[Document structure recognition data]
· · · · · · ·
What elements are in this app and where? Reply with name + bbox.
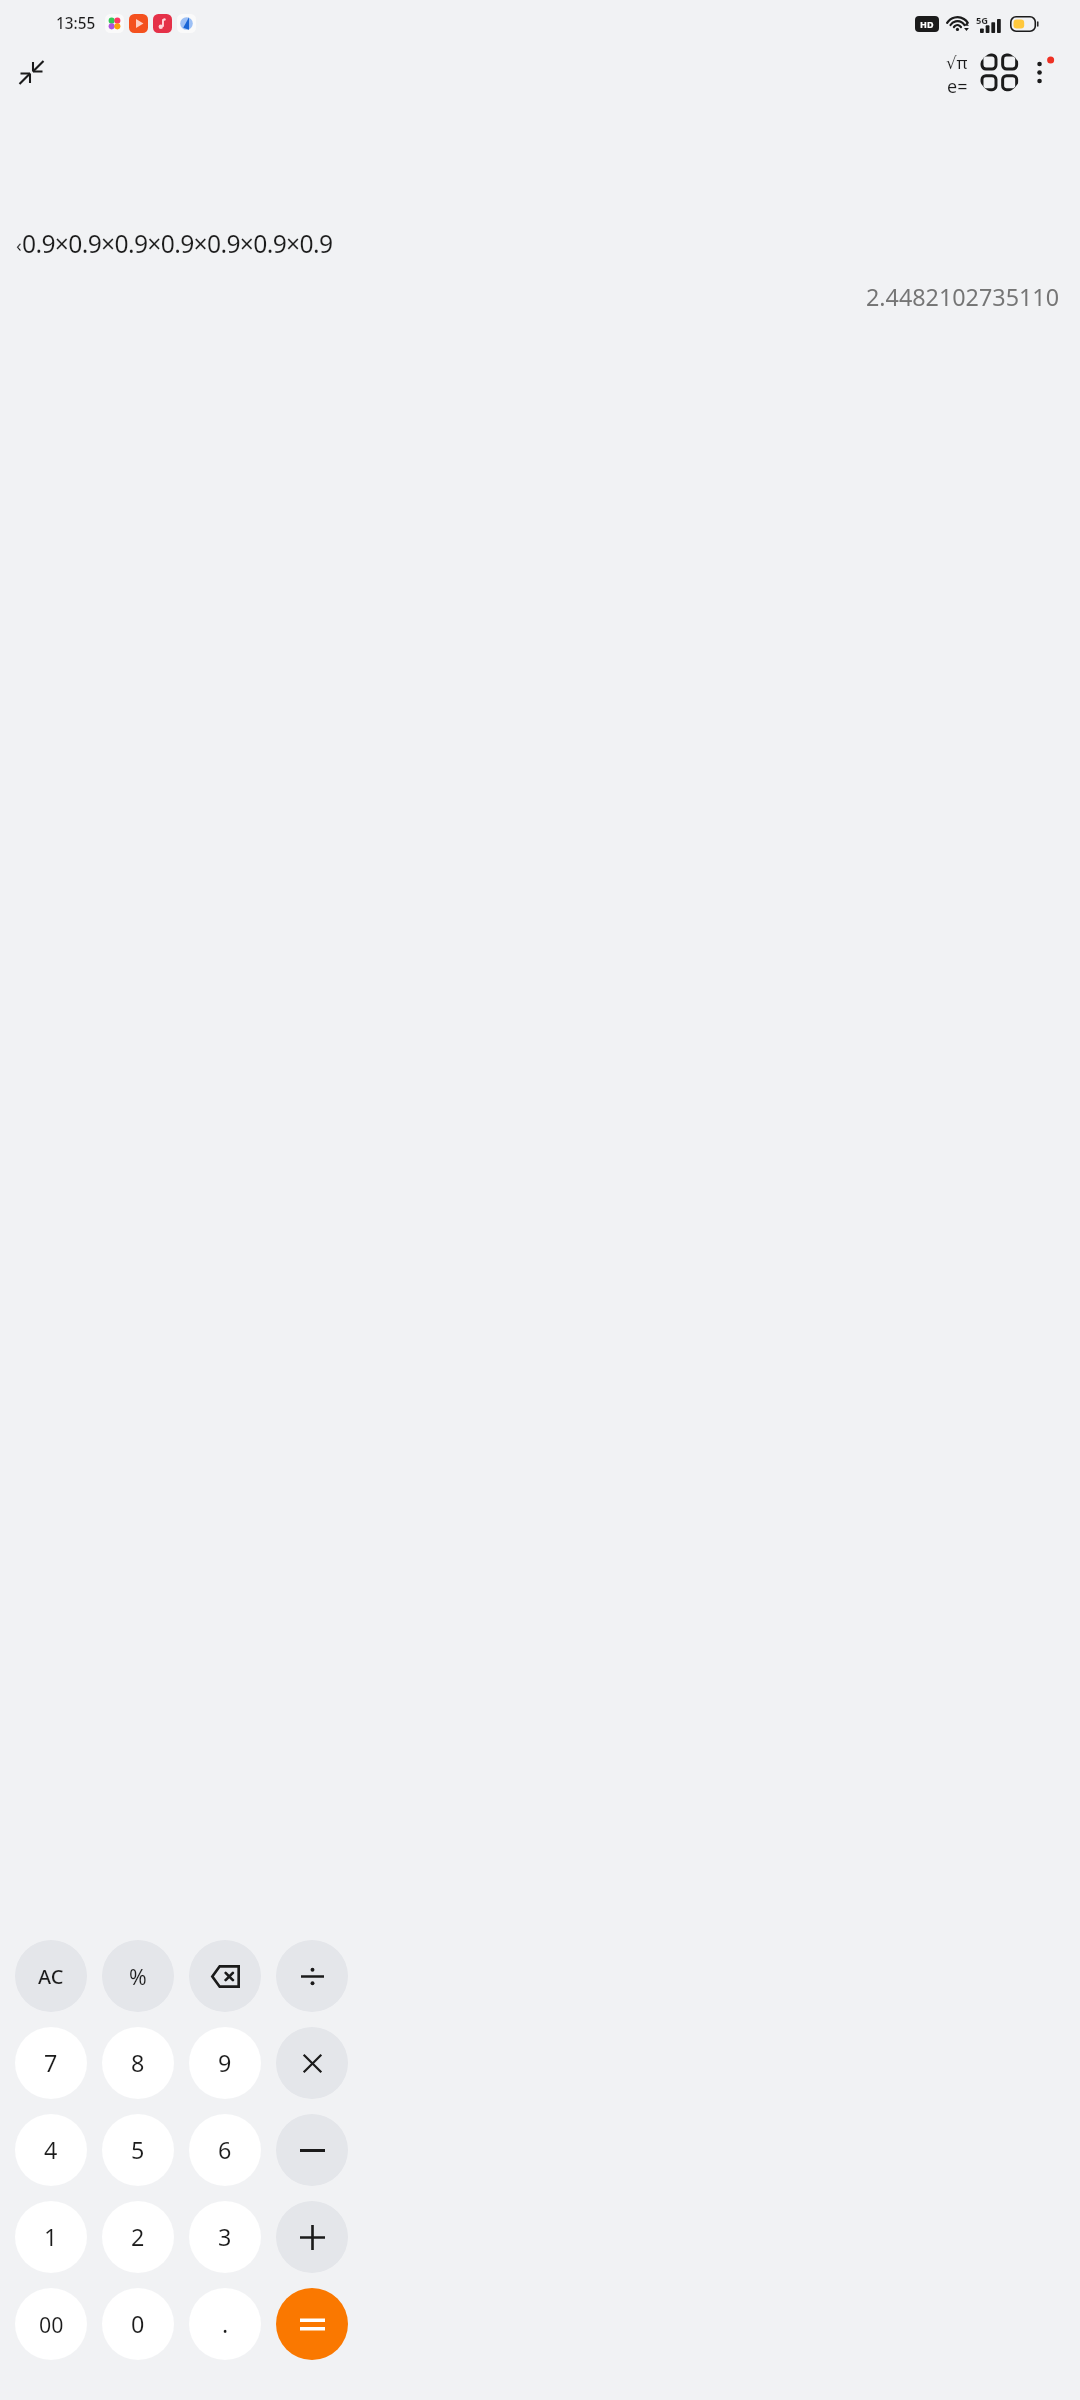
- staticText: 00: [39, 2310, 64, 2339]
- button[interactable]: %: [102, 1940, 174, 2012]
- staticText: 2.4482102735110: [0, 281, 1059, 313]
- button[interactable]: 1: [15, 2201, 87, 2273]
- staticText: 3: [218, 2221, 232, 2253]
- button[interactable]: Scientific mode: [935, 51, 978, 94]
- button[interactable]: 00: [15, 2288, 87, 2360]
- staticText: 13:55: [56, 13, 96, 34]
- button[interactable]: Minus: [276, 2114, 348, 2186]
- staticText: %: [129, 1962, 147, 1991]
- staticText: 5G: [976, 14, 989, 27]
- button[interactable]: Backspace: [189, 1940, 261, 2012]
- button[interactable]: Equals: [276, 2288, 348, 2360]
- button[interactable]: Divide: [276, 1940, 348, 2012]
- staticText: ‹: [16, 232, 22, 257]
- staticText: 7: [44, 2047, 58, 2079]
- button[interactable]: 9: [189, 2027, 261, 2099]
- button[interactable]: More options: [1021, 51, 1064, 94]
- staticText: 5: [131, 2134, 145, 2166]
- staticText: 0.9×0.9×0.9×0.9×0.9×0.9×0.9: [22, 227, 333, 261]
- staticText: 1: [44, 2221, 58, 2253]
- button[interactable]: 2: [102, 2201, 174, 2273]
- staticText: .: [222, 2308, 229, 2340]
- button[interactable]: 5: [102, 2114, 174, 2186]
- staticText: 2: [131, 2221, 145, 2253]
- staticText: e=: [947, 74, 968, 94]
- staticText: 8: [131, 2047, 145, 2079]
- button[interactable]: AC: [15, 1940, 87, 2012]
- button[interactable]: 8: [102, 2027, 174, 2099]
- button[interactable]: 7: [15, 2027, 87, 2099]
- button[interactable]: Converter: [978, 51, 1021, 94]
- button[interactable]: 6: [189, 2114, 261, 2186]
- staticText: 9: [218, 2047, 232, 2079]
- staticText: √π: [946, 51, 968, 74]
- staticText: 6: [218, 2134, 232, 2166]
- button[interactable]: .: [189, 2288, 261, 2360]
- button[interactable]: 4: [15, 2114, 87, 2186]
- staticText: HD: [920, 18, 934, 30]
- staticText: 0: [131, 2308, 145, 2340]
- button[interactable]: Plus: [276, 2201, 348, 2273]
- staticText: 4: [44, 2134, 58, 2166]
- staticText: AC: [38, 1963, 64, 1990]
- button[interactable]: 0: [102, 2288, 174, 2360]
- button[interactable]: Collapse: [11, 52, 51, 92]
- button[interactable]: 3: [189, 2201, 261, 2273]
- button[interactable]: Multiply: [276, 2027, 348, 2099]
· · · · · · ·
• EXERCISE
Transcribe the records above exactly, excluding every picture.

• SOLVED PROBLEM
What elements are in this app and where? Reply with name + bbox.
- staticText: 00: [39, 2310, 64, 2339]
- button[interactable]: %: [102, 1940, 174, 2012]
- staticText: 2.4482102735110: [0, 281, 1059, 313]
- button[interactable]: 1: [15, 2201, 87, 2273]
- staticText: 3: [218, 2221, 232, 2253]
- button[interactable]: Scientific mode: [935, 51, 978, 94]
- button[interactable]: 00: [15, 2288, 87, 2360]
- staticText: 13:55: [56, 13, 96, 34]
- button[interactable]: Minus: [276, 2114, 348, 2186]
- staticText: %: [129, 1962, 147, 1991]
- staticText: 5G: [976, 14, 989, 27]
- button[interactable]: Backspace: [189, 1940, 261, 2012]
- button[interactable]: Equals: [276, 2288, 348, 2360]
- button[interactable]: Divide: [276, 1940, 348, 2012]
- staticText: ‹: [16, 232, 22, 257]
- staticText: 7: [44, 2047, 58, 2079]
- button[interactable]: 9: [189, 2027, 261, 2099]
- button[interactable]: More options: [1021, 51, 1064, 94]
- staticText: 5: [131, 2134, 145, 2166]
- staticText: 0.9×0.9×0.9×0.9×0.9×0.9×0.9: [22, 227, 333, 261]
- staticText: 1: [44, 2221, 58, 2253]
- button[interactable]: 2: [102, 2201, 174, 2273]
- staticText: .: [222, 2308, 229, 2340]
- button[interactable]: 5: [102, 2114, 174, 2186]
- staticText: 2: [131, 2221, 145, 2253]
- staticText: e=: [947, 74, 968, 94]
- staticText: 8: [131, 2047, 145, 2079]
- button[interactable]: AC: [15, 1940, 87, 2012]
- button[interactable]: 8: [102, 2027, 174, 2099]
- button[interactable]: 7: [15, 2027, 87, 2099]
- button[interactable]: Converter: [978, 51, 1021, 94]
- button[interactable]: 6: [189, 2114, 261, 2186]
- staticText: 9: [218, 2047, 232, 2079]
- staticText: √π: [946, 51, 968, 74]
- staticText: 6: [218, 2134, 232, 2166]
- button[interactable]: .: [189, 2288, 261, 2360]
- button[interactable]: 4: [15, 2114, 87, 2186]
- staticText: HD: [920, 18, 934, 30]
- staticText: 0: [131, 2308, 145, 2340]
- button[interactable]: Plus: [276, 2201, 348, 2273]
- staticText: 4: [44, 2134, 58, 2166]
- staticText: AC: [38, 1963, 64, 1990]
- button[interactable]: 0: [102, 2288, 174, 2360]
- button[interactable]: Collapse: [11, 52, 51, 92]
- button[interactable]: 3: [189, 2201, 261, 2273]
- button[interactable]: Multiply: [276, 2027, 348, 2099]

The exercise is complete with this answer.